(RECORDS PROVIDED begins)

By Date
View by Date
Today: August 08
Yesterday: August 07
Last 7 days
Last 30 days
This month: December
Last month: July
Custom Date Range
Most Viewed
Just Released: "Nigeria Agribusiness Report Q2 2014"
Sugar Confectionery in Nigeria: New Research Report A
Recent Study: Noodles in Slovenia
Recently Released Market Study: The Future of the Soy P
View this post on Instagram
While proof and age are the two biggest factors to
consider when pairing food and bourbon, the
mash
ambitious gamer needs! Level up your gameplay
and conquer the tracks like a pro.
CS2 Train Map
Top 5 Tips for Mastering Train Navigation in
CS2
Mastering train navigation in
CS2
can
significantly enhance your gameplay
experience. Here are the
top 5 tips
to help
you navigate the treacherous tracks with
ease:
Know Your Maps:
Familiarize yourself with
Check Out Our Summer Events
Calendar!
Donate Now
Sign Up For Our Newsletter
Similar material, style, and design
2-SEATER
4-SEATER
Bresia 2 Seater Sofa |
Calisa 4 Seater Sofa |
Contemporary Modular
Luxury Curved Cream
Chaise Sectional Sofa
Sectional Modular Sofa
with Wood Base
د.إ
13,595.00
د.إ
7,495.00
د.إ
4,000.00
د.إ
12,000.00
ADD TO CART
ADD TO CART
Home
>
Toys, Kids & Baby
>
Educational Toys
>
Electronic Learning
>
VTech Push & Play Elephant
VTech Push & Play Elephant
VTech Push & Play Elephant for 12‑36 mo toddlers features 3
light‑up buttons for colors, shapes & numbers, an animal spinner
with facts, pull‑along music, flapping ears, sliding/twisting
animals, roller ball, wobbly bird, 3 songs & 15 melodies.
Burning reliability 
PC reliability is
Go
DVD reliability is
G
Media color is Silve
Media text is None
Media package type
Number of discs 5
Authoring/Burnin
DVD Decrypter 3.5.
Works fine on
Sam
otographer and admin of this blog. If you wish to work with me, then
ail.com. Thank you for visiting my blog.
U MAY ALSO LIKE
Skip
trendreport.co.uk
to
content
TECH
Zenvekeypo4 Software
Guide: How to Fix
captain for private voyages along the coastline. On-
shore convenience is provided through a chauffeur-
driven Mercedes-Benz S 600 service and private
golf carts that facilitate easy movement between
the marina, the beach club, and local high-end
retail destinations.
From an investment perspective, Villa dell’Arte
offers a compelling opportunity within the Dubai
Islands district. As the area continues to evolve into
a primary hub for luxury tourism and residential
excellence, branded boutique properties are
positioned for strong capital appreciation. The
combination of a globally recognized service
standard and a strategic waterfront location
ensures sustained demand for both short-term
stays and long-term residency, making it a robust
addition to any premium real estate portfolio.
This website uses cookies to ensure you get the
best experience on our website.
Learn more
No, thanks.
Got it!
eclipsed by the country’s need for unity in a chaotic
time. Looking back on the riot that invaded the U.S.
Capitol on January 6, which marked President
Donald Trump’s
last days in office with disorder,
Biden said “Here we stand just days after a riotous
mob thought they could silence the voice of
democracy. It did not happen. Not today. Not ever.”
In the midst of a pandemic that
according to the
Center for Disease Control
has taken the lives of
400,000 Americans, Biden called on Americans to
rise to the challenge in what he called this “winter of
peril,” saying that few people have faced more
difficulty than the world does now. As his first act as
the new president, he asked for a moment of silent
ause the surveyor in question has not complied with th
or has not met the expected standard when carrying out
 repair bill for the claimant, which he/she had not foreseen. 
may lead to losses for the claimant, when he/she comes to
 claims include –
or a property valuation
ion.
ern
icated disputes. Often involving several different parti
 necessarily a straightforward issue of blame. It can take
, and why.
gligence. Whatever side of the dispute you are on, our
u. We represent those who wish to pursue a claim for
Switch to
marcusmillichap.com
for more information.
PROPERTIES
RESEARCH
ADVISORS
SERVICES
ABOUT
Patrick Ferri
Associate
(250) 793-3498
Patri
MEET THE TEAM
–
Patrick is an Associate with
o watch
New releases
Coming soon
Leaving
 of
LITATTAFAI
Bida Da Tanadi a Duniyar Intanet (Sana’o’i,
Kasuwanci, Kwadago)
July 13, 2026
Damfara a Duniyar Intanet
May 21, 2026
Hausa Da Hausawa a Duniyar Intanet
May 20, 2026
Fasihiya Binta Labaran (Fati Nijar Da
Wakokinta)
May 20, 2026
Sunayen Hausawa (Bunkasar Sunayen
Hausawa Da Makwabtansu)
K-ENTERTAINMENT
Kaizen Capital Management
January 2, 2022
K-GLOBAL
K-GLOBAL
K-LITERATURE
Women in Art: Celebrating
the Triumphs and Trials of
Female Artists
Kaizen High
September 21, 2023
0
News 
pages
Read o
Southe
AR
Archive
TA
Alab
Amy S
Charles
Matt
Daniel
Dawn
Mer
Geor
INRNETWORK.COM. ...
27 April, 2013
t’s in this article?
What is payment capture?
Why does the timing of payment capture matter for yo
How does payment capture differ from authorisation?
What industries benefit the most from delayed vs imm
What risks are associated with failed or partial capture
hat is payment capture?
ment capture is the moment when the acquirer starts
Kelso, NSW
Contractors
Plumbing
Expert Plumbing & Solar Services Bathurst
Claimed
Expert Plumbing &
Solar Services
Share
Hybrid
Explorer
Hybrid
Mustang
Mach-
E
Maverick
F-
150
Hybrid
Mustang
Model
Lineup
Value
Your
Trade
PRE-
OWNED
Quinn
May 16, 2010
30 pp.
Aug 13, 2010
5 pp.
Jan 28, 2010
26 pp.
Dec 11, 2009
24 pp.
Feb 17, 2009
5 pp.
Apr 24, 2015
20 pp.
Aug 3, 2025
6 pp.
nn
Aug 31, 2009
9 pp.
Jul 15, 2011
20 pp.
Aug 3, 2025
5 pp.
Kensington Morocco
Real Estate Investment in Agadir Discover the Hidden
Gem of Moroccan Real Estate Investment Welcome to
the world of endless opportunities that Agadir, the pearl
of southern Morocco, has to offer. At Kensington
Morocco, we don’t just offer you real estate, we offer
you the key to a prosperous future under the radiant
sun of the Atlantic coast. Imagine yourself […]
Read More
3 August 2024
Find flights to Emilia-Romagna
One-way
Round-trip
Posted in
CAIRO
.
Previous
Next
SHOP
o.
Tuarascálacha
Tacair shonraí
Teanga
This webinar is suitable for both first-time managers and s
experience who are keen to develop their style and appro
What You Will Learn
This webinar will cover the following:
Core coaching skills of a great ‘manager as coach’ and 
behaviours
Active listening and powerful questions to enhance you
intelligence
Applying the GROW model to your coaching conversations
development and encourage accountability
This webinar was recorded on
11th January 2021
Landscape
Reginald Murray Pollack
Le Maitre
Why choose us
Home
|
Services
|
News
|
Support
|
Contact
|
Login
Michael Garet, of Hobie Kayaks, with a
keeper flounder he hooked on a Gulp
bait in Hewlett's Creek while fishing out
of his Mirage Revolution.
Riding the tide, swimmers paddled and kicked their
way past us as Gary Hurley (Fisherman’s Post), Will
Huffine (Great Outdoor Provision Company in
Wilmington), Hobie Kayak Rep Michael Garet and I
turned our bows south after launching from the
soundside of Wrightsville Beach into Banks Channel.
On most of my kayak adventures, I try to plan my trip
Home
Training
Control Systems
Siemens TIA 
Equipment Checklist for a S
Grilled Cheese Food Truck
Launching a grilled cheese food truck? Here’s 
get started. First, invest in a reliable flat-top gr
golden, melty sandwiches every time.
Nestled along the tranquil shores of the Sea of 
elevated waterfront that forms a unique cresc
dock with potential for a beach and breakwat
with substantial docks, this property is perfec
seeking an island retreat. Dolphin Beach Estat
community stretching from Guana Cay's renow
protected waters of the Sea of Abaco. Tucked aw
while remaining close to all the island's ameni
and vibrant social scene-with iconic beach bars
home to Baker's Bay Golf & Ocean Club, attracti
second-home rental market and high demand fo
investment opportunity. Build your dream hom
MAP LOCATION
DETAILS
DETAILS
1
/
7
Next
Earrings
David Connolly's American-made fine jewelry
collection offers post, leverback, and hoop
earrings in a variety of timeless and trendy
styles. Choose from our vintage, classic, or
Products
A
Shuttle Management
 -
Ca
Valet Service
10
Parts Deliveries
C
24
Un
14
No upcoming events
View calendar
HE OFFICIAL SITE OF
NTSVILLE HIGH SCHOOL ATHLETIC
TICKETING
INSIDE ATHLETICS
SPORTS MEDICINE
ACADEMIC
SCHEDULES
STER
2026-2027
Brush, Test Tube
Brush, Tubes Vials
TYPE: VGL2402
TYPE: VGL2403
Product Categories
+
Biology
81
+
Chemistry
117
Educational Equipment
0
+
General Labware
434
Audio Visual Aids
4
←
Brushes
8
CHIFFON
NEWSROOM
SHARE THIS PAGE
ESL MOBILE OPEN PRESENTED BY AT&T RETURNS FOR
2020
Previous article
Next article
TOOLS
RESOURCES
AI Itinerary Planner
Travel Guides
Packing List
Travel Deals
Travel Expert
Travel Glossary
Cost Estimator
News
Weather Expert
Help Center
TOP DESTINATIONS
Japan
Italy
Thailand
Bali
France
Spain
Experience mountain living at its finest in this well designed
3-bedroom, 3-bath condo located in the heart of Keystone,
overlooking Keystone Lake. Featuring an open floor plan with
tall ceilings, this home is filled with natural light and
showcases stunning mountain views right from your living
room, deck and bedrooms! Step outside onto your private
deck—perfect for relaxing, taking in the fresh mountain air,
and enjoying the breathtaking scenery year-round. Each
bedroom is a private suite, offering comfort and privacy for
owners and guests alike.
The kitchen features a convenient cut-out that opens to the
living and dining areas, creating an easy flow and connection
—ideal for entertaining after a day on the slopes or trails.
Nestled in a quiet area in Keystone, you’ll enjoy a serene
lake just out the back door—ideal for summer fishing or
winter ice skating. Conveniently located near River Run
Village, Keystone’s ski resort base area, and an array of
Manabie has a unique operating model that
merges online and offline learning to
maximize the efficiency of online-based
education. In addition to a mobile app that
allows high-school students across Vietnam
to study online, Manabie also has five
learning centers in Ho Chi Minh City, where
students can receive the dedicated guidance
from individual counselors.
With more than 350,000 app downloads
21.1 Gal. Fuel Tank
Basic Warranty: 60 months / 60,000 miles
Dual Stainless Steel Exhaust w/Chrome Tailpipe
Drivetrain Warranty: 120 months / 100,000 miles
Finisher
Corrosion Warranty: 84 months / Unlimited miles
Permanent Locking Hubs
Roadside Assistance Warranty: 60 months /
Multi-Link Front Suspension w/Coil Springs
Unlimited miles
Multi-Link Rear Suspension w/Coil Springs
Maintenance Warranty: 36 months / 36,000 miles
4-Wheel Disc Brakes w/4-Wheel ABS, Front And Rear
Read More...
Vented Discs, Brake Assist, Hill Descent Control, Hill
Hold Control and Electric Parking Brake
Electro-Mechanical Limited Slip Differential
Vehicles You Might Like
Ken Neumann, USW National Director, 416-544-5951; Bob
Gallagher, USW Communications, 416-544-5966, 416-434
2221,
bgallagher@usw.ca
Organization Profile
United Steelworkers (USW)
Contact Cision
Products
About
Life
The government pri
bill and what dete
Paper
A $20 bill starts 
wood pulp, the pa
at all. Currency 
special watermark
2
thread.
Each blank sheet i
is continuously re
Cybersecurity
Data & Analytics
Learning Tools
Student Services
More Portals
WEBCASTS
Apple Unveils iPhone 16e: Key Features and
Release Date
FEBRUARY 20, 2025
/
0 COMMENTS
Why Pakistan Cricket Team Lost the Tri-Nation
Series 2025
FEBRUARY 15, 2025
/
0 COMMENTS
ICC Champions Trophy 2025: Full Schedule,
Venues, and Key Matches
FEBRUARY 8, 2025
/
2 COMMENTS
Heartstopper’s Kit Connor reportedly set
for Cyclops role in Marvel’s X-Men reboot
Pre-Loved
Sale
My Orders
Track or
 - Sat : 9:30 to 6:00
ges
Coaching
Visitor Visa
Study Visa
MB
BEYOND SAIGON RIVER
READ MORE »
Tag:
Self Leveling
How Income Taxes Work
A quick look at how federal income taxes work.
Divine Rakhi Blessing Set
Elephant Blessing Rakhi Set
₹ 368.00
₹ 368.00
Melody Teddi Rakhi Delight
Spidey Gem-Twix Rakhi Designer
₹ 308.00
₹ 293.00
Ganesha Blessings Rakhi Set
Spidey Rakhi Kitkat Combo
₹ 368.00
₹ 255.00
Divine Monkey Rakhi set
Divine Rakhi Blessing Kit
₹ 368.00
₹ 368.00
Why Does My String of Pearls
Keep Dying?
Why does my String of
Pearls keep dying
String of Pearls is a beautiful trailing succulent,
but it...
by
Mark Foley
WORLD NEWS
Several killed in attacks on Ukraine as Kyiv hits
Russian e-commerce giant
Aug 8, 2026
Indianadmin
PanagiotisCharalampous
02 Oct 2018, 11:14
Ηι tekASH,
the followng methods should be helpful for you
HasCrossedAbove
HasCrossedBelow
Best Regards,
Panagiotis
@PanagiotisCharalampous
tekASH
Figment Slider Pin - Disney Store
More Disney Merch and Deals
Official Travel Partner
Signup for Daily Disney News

(RECORDS PROVIDED ends)

Your job is to print exactly the lines that run from the top of the entries through the line with "Guide: How to Fix", and no others.

COMPLETED TASK:
By Date
View by Date
Today: August 08
Yesterday: August 07
Last 7 days
Last 30 days
This month: December
Last month: July
Custom Date Range
Most Viewed
Just Released: "Nigeria Agribusiness Report Q2 2014"
Sugar Confectionery in Nigeria: New Research Report A
Recent Study: Noodles in Slovenia
Recently Released Market Study: The Future of the Soy P
View this post on Instagram
While proof and age are the two biggest factors to
consider when pairing food and bourbon, the
mash
ambitious gamer needs! Level up your gameplay
and conquer the tracks like a pro.
CS2 Train Map
Top 5 Tips for Mastering Train Navigation in
CS2
Mastering train navigation in
CS2
can
significantly enhance your gameplay
experience. Here are the
top 5 tips
to help
you navigate the treacherous tracks with
ease:
Know Your Maps:
Familiarize yourself with
Check Out Our Summer Events
Calendar!
Donate Now
Sign Up For Our Newsletter
Similar material, style, and design
2-SEATER
4-SEATER
Bresia 2 Seater Sofa |
Calisa 4 Seater Sofa |
Contemporary Modular
Luxury Curved Cream
Chaise Sectional Sofa
Sectional Modular Sofa
with Wood Base
د.إ
13,595.00
د.إ
7,495.00
د.إ
4,000.00
د.إ
12,000.00
ADD TO CART
ADD TO CART
Home
>
Toys, Kids & Baby
>
Educational Toys
>
Electronic Learning
>
VTech Push & Play Elephant
VTech Push & Play Elephant
VTech Push & Play Elephant for 12‑36 mo toddlers features 3
light‑up buttons for colors, shapes & numbers, an animal spinner
with facts, pull‑along music, flapping ears, sliding/twisting
animals, roller ball, wobbly bird, 3 songs & 15 melodies.
Burning reliability 
PC reliability is
Go
DVD reliability is
G
Media color is Silve
Media text is None
Media package type
Number of discs 5
Authoring/Burnin
DVD Decrypter 3.5.
Works fine on
Sam
otographer and admin of this blog. If you wish to work with me, then
ail.com. Thank you for visiting my blog.
U MAY ALSO LIKE
Skip
trendreport.co.uk
to
content
TECH
Zenvekeypo4 Software
Guide: How to Fix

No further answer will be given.